# Assignment 1: Probability Review

## Submitted By: Aarathi Vijayachandran (244267)

### Assignment question is available here: https://ovgu-ailab.github.io/lgm2024/assignment1.html

# PART - 1
##  Solving via simulation

In [2]:
import numpy as np

def simulate_illness_test(population_size):
    # Generating the sickness status: 1% chance of being sick
    sickness_status = np.random.rand(population_size) < 0.01

    # Generating test results
    # Sick individuals: 99.9% chance of testing positive
    test_results_sick = np.random.rand(population_size) < 0.999
    test_results_sick = np.logical_and(sickness_status, test_results_sick)

    # Healthy individuals: 1% chance of testing positive
    test_results_healthy = np.random.rand(population_size) < 0.01
    test_results_healthy = np.logical_and(~sickness_status, test_results_healthy)

    test_results = np.logical_or(test_results_sick, test_results_healthy)

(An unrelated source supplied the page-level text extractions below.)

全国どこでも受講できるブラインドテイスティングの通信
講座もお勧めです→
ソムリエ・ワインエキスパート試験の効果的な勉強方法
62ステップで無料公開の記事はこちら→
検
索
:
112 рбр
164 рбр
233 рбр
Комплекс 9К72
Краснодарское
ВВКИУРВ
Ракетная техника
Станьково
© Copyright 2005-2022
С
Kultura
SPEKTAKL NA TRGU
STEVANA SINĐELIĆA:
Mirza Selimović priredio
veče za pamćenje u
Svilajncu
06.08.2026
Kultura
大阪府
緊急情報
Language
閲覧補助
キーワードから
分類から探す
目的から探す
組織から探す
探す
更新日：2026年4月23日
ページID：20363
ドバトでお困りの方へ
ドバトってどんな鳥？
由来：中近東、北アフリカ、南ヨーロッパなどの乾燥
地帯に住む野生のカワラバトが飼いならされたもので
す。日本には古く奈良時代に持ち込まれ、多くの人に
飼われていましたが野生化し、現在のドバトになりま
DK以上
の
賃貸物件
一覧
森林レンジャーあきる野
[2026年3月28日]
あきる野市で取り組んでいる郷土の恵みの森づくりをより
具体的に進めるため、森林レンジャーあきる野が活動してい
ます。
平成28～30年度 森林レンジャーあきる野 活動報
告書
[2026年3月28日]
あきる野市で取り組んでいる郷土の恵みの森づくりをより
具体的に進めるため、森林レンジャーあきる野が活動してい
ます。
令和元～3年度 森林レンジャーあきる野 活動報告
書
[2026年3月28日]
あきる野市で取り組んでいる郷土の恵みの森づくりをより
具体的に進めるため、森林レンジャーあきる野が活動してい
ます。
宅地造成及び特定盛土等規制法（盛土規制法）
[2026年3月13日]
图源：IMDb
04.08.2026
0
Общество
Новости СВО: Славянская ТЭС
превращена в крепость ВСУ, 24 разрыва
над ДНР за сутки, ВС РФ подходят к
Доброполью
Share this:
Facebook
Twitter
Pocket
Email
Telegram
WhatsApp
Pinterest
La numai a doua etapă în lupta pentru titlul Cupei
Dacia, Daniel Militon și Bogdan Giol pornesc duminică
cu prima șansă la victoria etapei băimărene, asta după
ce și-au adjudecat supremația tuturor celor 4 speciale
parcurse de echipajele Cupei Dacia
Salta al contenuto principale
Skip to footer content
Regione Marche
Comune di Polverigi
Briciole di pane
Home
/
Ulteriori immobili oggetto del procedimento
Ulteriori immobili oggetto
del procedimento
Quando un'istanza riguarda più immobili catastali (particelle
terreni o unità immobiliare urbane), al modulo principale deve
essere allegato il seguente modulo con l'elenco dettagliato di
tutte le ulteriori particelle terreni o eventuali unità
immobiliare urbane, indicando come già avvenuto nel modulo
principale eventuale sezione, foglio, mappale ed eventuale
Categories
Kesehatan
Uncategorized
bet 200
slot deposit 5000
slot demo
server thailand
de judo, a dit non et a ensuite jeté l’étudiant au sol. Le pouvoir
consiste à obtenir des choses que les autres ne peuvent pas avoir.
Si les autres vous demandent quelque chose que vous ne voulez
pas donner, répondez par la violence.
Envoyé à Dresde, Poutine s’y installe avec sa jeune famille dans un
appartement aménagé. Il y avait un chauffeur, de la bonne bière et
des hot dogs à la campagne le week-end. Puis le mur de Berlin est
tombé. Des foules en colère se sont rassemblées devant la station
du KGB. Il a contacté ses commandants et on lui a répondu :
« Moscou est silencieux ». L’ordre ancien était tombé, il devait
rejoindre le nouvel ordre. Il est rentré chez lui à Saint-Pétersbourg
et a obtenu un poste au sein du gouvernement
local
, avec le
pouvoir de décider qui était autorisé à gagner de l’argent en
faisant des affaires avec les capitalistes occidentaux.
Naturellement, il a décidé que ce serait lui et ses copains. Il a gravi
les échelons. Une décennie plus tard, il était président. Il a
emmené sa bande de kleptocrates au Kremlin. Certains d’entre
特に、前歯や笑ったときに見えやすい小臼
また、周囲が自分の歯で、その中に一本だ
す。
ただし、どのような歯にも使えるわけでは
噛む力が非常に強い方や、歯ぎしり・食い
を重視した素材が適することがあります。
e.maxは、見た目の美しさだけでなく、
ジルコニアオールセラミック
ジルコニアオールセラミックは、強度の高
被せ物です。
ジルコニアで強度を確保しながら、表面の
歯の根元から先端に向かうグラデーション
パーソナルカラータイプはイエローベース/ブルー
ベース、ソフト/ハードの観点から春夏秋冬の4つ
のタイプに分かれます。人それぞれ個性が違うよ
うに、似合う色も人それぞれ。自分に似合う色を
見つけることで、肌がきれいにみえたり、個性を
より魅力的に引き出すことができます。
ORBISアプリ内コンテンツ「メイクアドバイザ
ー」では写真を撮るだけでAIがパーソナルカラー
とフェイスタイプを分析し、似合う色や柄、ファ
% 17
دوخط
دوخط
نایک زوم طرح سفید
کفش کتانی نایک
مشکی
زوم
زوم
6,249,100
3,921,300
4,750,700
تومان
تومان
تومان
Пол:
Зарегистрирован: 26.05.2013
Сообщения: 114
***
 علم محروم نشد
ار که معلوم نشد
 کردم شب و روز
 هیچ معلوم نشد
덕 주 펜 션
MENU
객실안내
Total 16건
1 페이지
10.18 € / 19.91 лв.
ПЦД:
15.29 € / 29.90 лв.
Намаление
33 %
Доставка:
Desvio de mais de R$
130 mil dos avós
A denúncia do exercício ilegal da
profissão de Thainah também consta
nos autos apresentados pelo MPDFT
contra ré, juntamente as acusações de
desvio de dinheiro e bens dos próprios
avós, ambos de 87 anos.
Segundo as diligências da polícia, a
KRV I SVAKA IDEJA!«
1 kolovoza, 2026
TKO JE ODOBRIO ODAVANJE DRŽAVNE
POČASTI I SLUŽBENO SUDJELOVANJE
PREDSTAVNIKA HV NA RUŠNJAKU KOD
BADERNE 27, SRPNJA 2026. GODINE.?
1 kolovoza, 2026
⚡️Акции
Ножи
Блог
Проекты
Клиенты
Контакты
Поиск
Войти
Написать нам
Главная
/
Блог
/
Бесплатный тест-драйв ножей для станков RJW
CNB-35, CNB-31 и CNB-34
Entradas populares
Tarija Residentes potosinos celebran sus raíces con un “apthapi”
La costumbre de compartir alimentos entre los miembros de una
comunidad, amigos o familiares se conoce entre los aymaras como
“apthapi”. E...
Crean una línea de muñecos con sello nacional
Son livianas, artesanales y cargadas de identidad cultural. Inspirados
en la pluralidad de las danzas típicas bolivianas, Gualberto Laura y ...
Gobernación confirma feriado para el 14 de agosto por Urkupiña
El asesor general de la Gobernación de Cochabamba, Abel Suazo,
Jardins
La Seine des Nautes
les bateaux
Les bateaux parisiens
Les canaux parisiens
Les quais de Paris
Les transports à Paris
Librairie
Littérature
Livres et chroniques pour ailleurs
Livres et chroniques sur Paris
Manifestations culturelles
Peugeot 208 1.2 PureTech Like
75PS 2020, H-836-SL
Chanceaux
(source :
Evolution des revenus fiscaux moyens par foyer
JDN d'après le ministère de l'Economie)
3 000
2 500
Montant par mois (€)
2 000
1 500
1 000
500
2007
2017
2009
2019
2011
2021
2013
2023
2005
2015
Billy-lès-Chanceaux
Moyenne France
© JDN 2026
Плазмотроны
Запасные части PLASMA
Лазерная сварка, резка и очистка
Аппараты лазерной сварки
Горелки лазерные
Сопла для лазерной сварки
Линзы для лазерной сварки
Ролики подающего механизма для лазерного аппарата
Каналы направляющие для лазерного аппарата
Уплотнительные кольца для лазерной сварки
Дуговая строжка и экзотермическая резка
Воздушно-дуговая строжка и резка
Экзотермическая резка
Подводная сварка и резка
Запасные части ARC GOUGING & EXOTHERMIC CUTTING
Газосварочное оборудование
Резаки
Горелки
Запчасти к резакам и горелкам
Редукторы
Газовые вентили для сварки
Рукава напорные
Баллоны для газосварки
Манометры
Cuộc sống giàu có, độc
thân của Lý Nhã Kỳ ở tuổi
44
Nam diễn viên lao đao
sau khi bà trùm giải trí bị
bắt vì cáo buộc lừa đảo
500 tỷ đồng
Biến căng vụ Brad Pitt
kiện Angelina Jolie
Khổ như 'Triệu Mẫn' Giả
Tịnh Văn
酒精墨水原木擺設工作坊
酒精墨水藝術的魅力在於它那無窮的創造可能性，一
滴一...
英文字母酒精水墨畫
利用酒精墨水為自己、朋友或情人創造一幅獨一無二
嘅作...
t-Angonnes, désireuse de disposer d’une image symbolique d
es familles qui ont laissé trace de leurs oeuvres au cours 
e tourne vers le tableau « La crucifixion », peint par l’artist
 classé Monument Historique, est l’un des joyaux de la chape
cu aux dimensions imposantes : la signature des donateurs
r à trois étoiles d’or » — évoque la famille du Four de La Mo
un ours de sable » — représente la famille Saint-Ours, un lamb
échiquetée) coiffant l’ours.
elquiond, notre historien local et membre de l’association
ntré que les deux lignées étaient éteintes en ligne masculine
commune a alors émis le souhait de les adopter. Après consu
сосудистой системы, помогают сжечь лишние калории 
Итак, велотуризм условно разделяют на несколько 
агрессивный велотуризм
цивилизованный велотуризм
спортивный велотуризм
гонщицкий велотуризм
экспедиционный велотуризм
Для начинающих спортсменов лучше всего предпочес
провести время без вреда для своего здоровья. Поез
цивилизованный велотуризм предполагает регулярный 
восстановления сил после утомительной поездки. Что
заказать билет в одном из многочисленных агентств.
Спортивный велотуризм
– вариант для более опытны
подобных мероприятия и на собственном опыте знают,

    # Calculate probability
    true_positives = np.sum(test_results_sick)
    total_positives = np.sum(test_results)
    if total_positives == 0:
        print(f"For a population size of {population_size}: No positives detected.")
        return 0  # Avoid division by zero in case no positives
    probability = true_positives / total_positives
    print(f"For a population size of {population_size}: Probability that an individual actually has the illness, given a positive test result: {probability*100:.2f}%")
    print(f"Out of {total_positives} people that tested positive, {true_positives} are actually sick.\n\n\n")

# Population sizes to test
population_sizes = [1000, 10000, 100000, 1000000, 10000000, 100000000, 1000000000]

for size in population_sizes:
    simulate_illness_test(size)


For a population size of 1000: Probability that an individual actually has the illness, given a positive test result: 46.67%
Out of 15 people that tested positive, 7 are actually sick.



For a population size of 10000: Probability that an individual actually has the illness, given a positive test result: 49.55%
Out of 222 people that tested positive, 110 are actually sick.



For a population size of 100000: Probability that an individual actually has the illness, given a positive test result: 49.61%
Out of 1935 people that tested positive, 960 are actually sick.



For a population size of 1000000: Probability that an individual actually has the illness, given a positive test result: 50.71%
Out of 19725 people that tested positive, 10002 are actually sick.



For a population size of 10000000: Probability that an individual actually has the illness, given a positive test result: 50.26%
Out of 199637 people that tested positive, 100333 are actually sick.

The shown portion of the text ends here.